§ **Instructions for the task**:
Copy out all the lines of the data that hold the word "each".

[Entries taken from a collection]

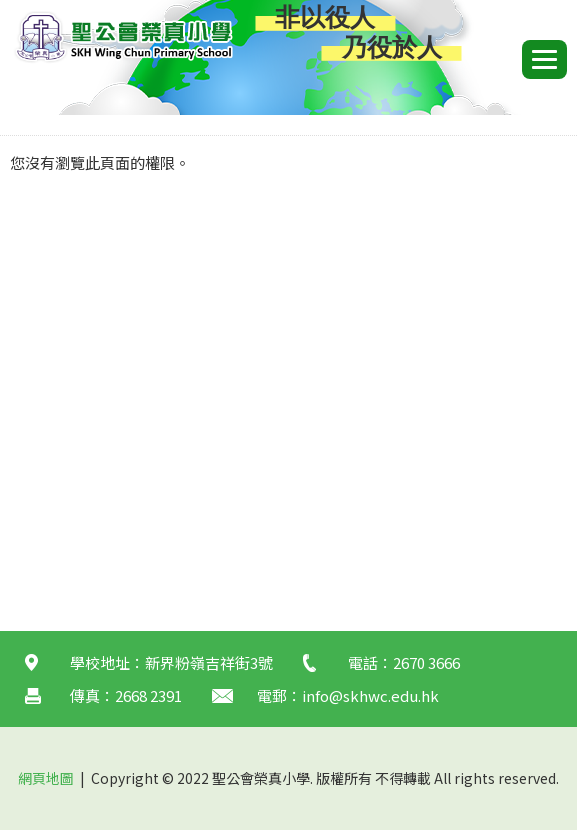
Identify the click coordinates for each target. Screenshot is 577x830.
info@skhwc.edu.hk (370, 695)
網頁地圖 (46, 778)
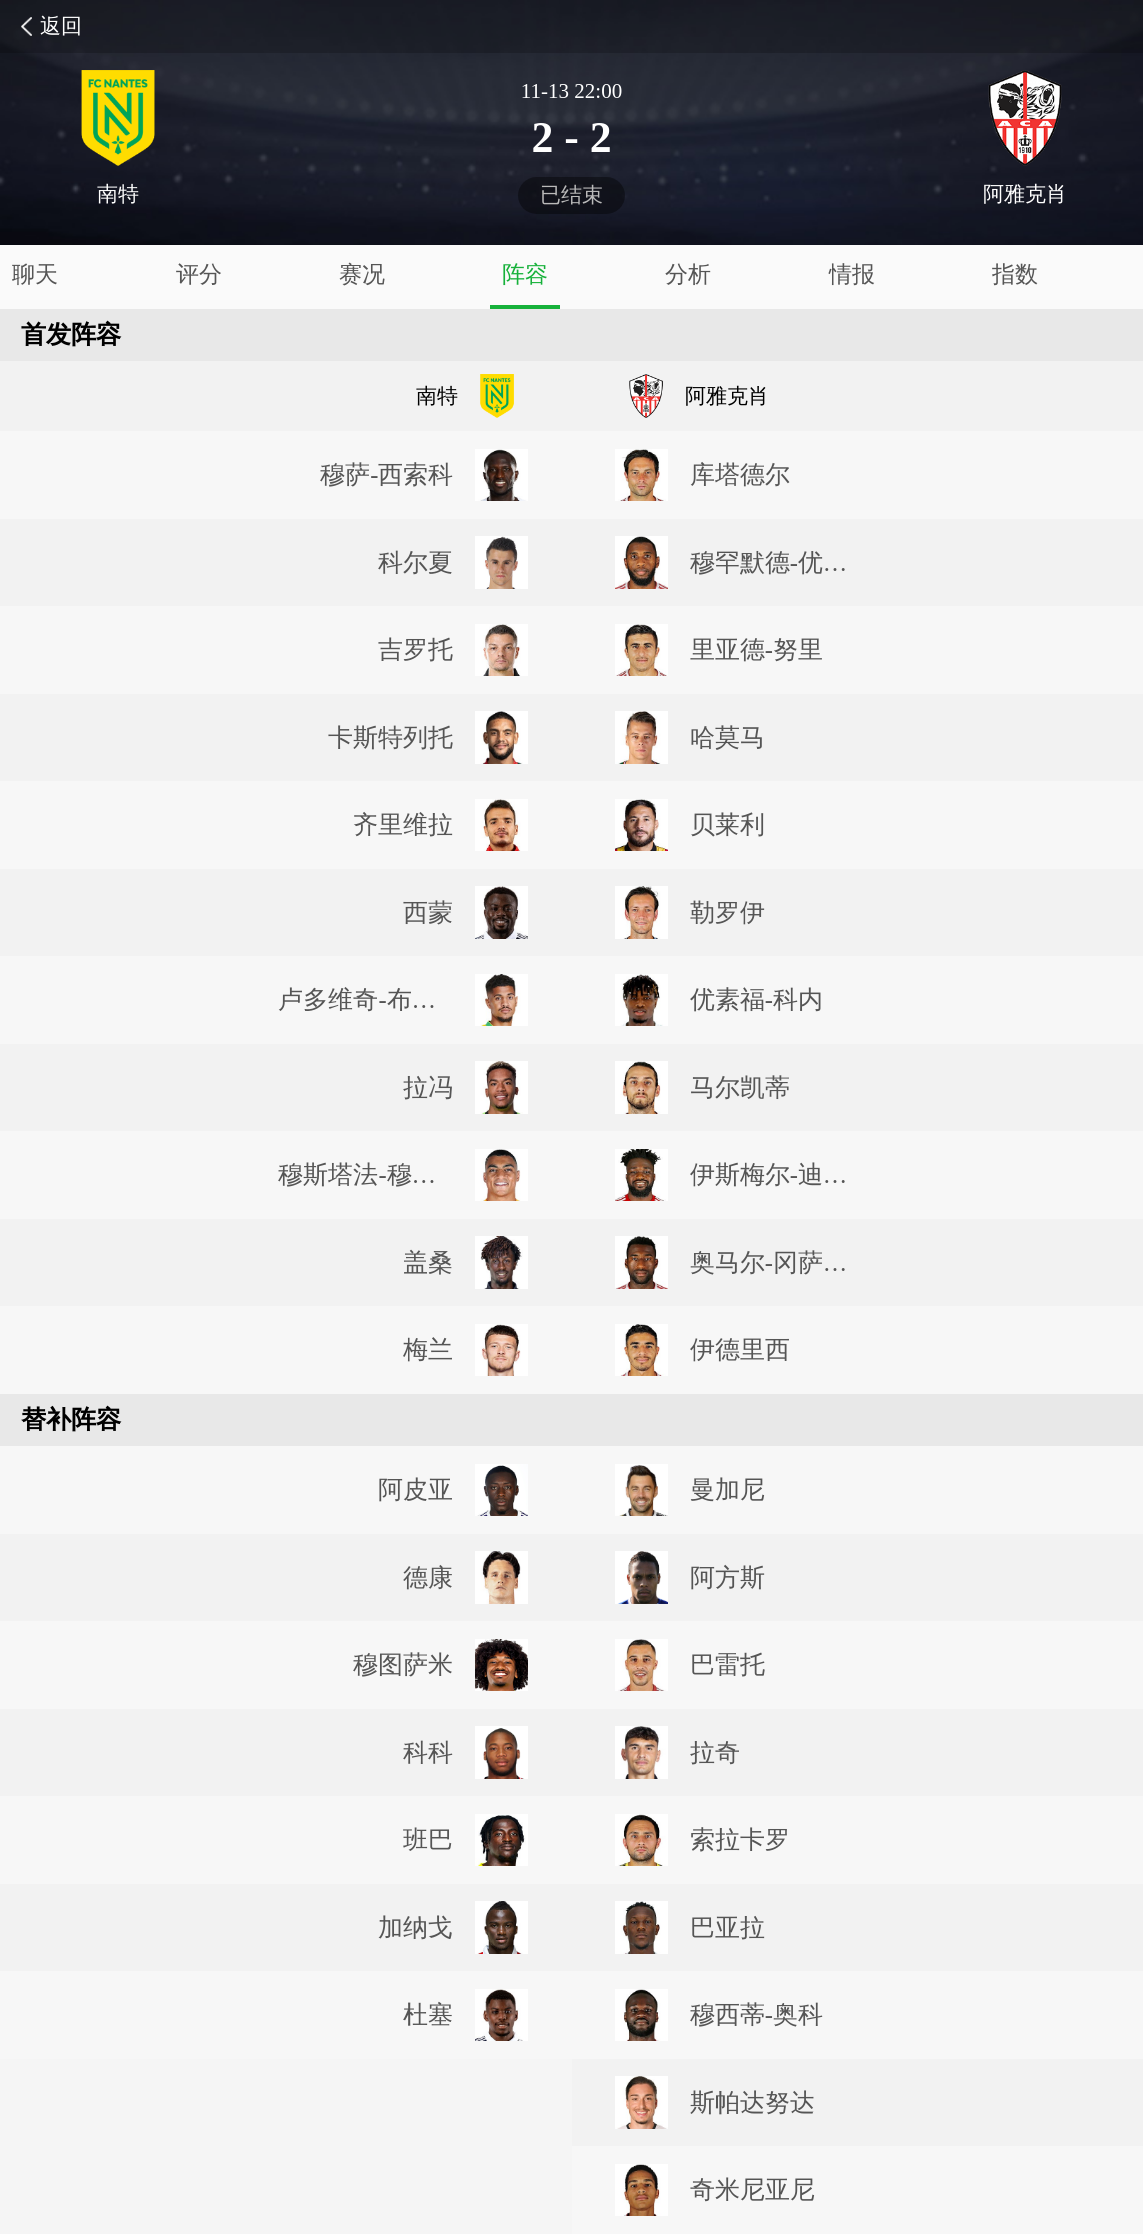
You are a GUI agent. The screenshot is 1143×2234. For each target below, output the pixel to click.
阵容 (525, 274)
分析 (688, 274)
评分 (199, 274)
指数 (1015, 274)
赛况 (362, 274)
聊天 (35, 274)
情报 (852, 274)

* * *

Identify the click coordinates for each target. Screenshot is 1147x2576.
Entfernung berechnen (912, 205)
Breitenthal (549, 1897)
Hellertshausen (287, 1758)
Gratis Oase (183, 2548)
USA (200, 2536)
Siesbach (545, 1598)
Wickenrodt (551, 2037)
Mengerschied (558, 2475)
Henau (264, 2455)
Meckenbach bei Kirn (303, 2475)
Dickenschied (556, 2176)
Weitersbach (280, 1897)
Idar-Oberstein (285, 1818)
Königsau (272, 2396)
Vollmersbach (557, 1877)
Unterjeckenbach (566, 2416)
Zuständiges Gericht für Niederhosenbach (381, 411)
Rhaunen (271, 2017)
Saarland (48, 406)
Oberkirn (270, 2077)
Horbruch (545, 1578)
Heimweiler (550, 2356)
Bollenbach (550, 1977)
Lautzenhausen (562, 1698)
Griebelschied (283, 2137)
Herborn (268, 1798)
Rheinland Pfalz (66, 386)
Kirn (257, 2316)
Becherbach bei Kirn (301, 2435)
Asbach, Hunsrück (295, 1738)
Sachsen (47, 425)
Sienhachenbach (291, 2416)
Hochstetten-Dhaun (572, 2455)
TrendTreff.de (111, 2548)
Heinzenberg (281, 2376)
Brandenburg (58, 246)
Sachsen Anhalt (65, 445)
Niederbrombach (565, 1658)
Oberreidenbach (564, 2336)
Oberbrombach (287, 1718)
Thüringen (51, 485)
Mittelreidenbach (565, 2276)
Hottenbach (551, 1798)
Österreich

---

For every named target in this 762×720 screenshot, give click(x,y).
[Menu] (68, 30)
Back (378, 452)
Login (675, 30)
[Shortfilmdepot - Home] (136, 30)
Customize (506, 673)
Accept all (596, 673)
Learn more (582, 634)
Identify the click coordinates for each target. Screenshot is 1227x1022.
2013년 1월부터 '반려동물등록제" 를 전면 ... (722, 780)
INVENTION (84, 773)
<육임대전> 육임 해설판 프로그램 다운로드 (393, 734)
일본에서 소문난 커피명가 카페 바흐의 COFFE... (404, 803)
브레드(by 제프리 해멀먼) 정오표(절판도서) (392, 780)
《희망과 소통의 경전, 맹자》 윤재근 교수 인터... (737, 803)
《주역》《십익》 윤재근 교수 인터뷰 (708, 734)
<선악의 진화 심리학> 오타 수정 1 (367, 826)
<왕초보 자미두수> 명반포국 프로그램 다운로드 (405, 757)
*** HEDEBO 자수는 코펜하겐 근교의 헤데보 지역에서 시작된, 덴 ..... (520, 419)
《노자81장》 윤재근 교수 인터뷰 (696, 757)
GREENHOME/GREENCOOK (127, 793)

§ **Answer to the problem**:
Identify the click coordinates for each target. Screenshot is 577x830.
You are a GUI agent. The screenshot is 1143×2234. For each target below, output the pixel to click.
Identify the click coordinates for each target. Screenshot is 1147x2576.
Identify the click coordinates for each target. Screenshot is 1227x1022.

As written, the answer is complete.